Polres Serang Ringkus Lima Pencuri Motor Bersenjata Api

Sedang Trending 1 jam yang lalu

Polres Serang menangkap lima orang tersangka pencurian kendaraan bermotor bersenjata api dari dua komplotan berbeda selama sepekan terakhir di wilayah hukum Banten. Tindakan tegas dijanjikan kepolisian terhadap para pelaku kejahatan yang mengancam keselamatan masyarakat dengan senjata api rakitan tersebut.

Kapolres Serang AKBP Andri Kurniawan memberikan peringatan bagi para kriminal yang membekali diri dengan senjata saat melancarkan aksinya pada Senin (27/4/2026). Dilansir dari Detikcom, para tersangka diketahui telah melakukan aksi pencurian hingga puluhan kali di wilayah hukum Polda Banten hingga Polda Metro Jaya.

"Kami beri peringatan keras bagi para pelaku kejahatan, khususnya curanmor yang nekat membekali diri dengan senjata api. Polri tidak akan tinggal diam," ujar Andri Kurniawan, Kapolres Serang.

Penegasan mengenai prosedur pelumpuhan tersangka juga disampaikan oleh pimpinan kepolisian tersebut guna melindungi keselamatan petugas di lapangan serta warga sipil. Langkah ini diambil karena penggunaan senjata api rakitan oleh para pelaku dianggap sebagai ancaman nyata.

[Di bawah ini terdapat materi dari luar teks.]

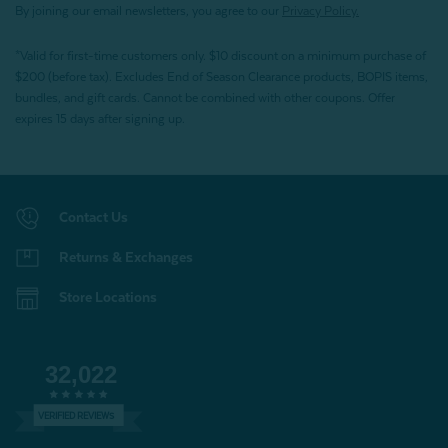
By joining our email newsletters, you agree to our
Privacy Policy.
*Valid for first-time customers only. $10 discount on a minimum purchase of
$200 (before tax). Excludes End of Season Clearance products, BOPIS items,
bundles, and gift cards. Cannot be combined with other coupons. Offer
expires 15 days after signing up.
Contact Us
Returns & Exchanges
Store Locations
32,022
VERIFIED REVIEWS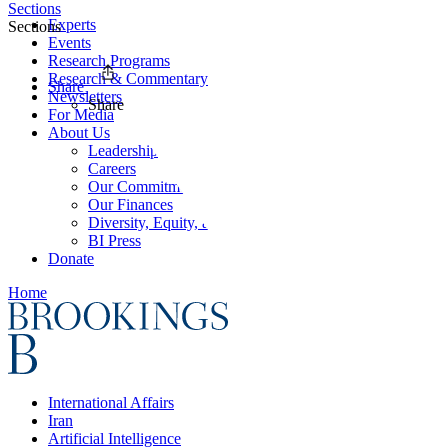
Sections
Experts
Sections
Events
Research Programs
Research & Commentary
Share
Newsletters
Share
For Media
About Us
Leadership
Careers
Our Commitments
Our Finances
Diversity, Equity, and Inclusion
BI Press
Donate
Home
International Affairs
Iran
Artificial Intelligence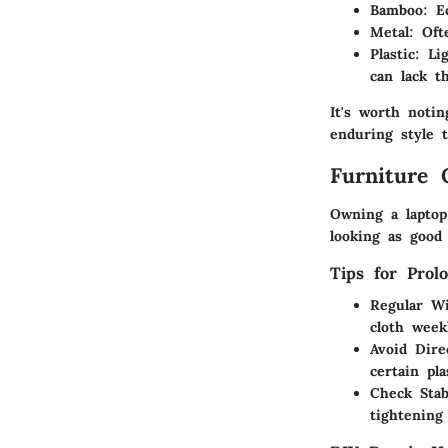
Bamboo
: E
Metal
: Oft
Plastic
: Li
can lack t
It's worth notin
enduring style 
Furniture 
Owning a laptop
looking as good
Tips for Prol
Regular W
cloth week
Avoid Dire
certain pla
Check Stab
tightening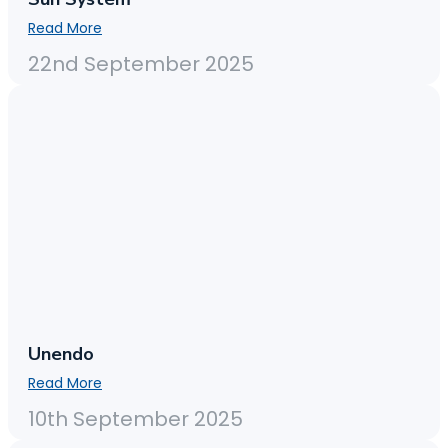
Read More
22nd September 2025
Unendo
Read More
10th September 2025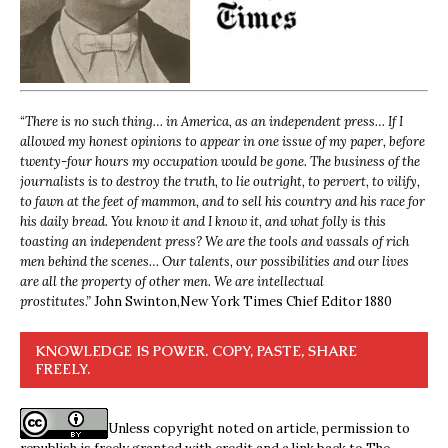
“
There is no such thing… in America, as an independent press… If I
allowed my honest opinions to appear in one issue of my paper, before
twenty-four hours my occupation would be gone. The business of the
journalists is to destroy the truth, to lie outright, to pervert, to vilify,
to fawn at the feet of mammon, and to sell his country and his race for
his daily bread. You know it and I know it, and what folly is this
toasting an independent press? We are the tools and vassals of rich
men behind the scenes… Our talents, our possibilities and our lives
are all the property of other men. We are intellectual
prostitutes.”
John Swinton,
New York Times Chief Editor 1880
KNOWLEDGE IS POWER. COPY, PASTE, SHARE
FREELY.
Unless copyright noted on article, permission to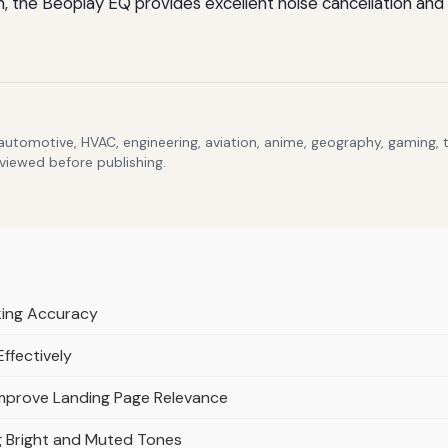
the Beoplay EQ provides excellent noise cancellation and lu
 automotive, HVAC, engineering, aviation, anime, geography, gaming,
eviewed before publishing.
cking Accuracy
Effectively
mprove Landing Page Relevance
g Bright and Muted Tones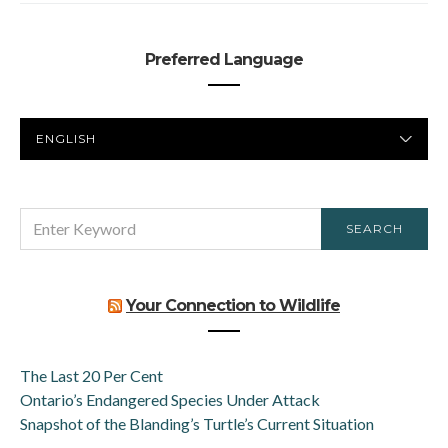
Preferred Language
PREFERRED
LANGUAGE
SEARCH
SEARCH
FOR:
Your Connection to Wildlife
The Last 20 Per Cent
Ontario’s Endangered Species Under Attack
Snapshot of the Blanding’s Turtle’s Current Situation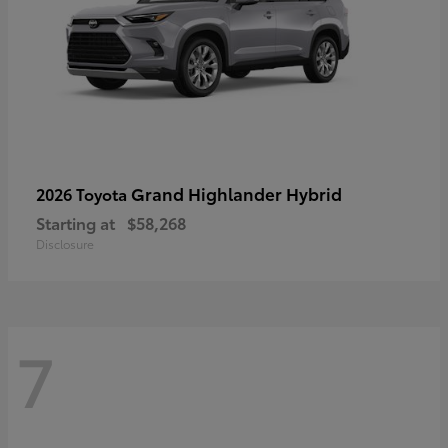
Grand Highlander Hybrid
2026 Toyota
Starting at
$58,268
Disclosure
7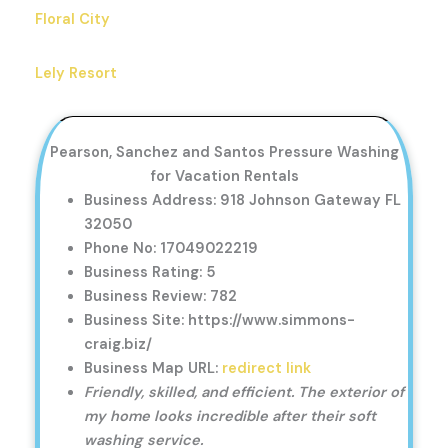
Floral City
Lely Resort
Pearson, Sanchez and Santos Pressure Washing
for Vacation Rentals
Business Address: 918 Johnson Gateway FL
32050
Phone No: 17049022219
Business Rating: 5
Business Review: 782
Business Site: https://www.simmons-
craig.biz/
Business Map URL:
redirect link
Friendly, skilled, and efficient. The exterior of
my home looks incredible after their soft
washing service.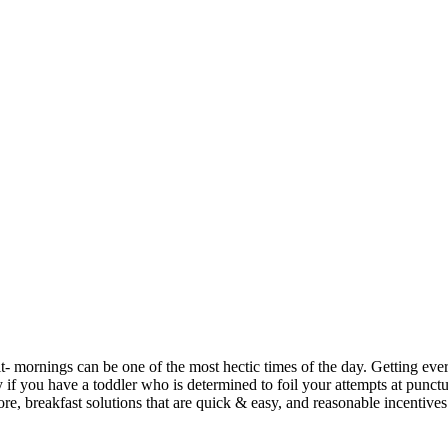
it- mornings can be one of the most hectic times of the day. Getting ev
y if you have a toddler who is determined to foil your attempts at punctu
fore, breakfast solutions that are quick & easy, and reasonable incentives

"Jika tindakan kalian sudah mengancam nyawa masyarakat maupun petugas di lapangan, kami tidak akan segan-segan melakukan tindakan tegas dan terukur," katanya.

Masyarakat turut diimbau untuk berperan aktif dalam menjaga keamanan lingkungan dengan memanfaatkan layanan pengaduan darurat yang telah disediakan oleh kepolisian. Keberanian warga dalam melapor menjadi kunci penanganan cepat tindak kriminalitas.

"Kepada masyarakat, jangan ragu atau takut untuk melapor. Jika Anda melihat tindak kriminalitas atau berada dalam situasi mengancam, segera hubungi Call Center 110," katanya.

Berdasarkan data kepolisian, komplotan pertama yang diringkus terdiri atas Hasan Basri (25) dan Ailo Swari (27) pada Minggu (19/4) di wilayah Cikande dengan barang bukti dua pucuk senjata api rakitan. Penangkapan berlanjut pada Sabtu (25/4) di Pelabuhan Merak, Kota Cilegon terhadap Andi alias Kice (31), M. Asenin (37), dan Alan Wahyu (25) dengan satu pucuk senjata api tambahan.